Challenges Identified:

  • Writing circuits remains the biggest pain point for developers
  • On-chain verification varies in stability (Circom is more mature, Noir is catching up)
  • Developers need single-architecture templates for iOS-only or Android-only builds

Looking Forward: The Future of Client-Side Proving

The diversity of submissions—from geo-proof games adapted from zkVerify's proof-of-geolocation circuits to age verification systems—shows that mobile ZK proving is ready for mainstream adoption. While Mopro may not pursue the same level of direct adoption as protocols aimed at end users, it serves a critical role as an incubation platform for client-side ZK applications especially on mobile phone.

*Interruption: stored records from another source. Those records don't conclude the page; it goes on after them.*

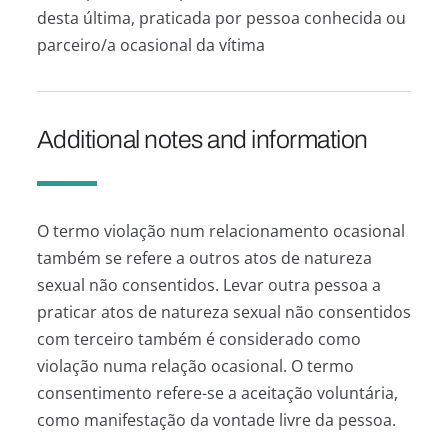
desta última, praticada por pessoa conhecida ou
parceiro/a ocasional da vítima
Additional notes and information
O termo violação num relacionamento ocasional
também se refere a outros atos de natureza
sexual não consentidos. Levar outra pessoa a
praticar atos de natureza sexual não consentidos
com terceiro também é considerado como
violação numa relação ocasional. O termo
consentimento refere-se a aceitação voluntária,
como manifestação da vontade livre da pessoa.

Based on developer feedback, we're prioritizing several improvements:

  • Enhanced Templates - Expanding variety for different use cases (Issue #503, Issue #438)
  • Single Architecture Support - iOS-only and Android-only bindings for cross-platform frameworks like Flutter (Issue #502) and React Native (Issue #501).
  • Improved DevEx - Better naming for custom bindings (Issue #500)
  • Documentation - Simplified architecture overview (Issue #498)

Acknowledgments

We'd like to thank all teams who participated in the Mopro track at ETHGlobal Cannes. Your innovation, dedication, and feedback are invaluable in advancing the state of mobile proving.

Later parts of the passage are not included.